1. It is on the discretion of the courts to consider D.N.A tests as a conclusive proof.

2. India has less number of D.N.A experts as compared to other developed countries. Moreover they are deprived of proper training, adequate laboratories, professional respect and perks.

3. The police is lacks the requisite knowledge of evidence collection from crime site.

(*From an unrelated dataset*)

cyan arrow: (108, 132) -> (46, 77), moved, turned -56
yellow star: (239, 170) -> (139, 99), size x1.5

Most of the time the evidence is either ignored or destroyed.

4. The judges and lawyers lack forensic acumen and can be manipulated.

5. Even if evidence is send for D.N.A testing, the laboratories like F.S.L never produce the forensic reports on time.

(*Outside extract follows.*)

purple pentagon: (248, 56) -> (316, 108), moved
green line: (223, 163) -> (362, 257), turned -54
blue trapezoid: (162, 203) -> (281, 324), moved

6. Unlike Canada and Australia, we do not have a provision for National D.N.A Data bank.

7. Forcible blood test for D.N.A testing is not available in India.

8. It is often contended that the D.N.A testing violates the right to privacy of an individual.

9. Post-convict D.N.A tests are not recognized under the Indian law.

10. The power to issue directions for conducting D.N.A tests entirely rests on the court.

Recommendations

India definitely requires legislation in this regard. A D.N.A specialist must be given the status of an expert. They should be provided with adequate training and equipment. The number of laboratories must be increased. Moreover law students, lawyers, police and judges must obtain some official training and knowledge in D.N.A testing. The generation of forensic reports must be made time-bound. A D.N.A test must be not considered violation of individual’s right to privacy guaranteed under the constitution. There is a need for constitution of a National D.N.A data bank in the country. Before granting the right to D.N.A testing to post-convict, it must be ensured that the same is not misused by the prisoners.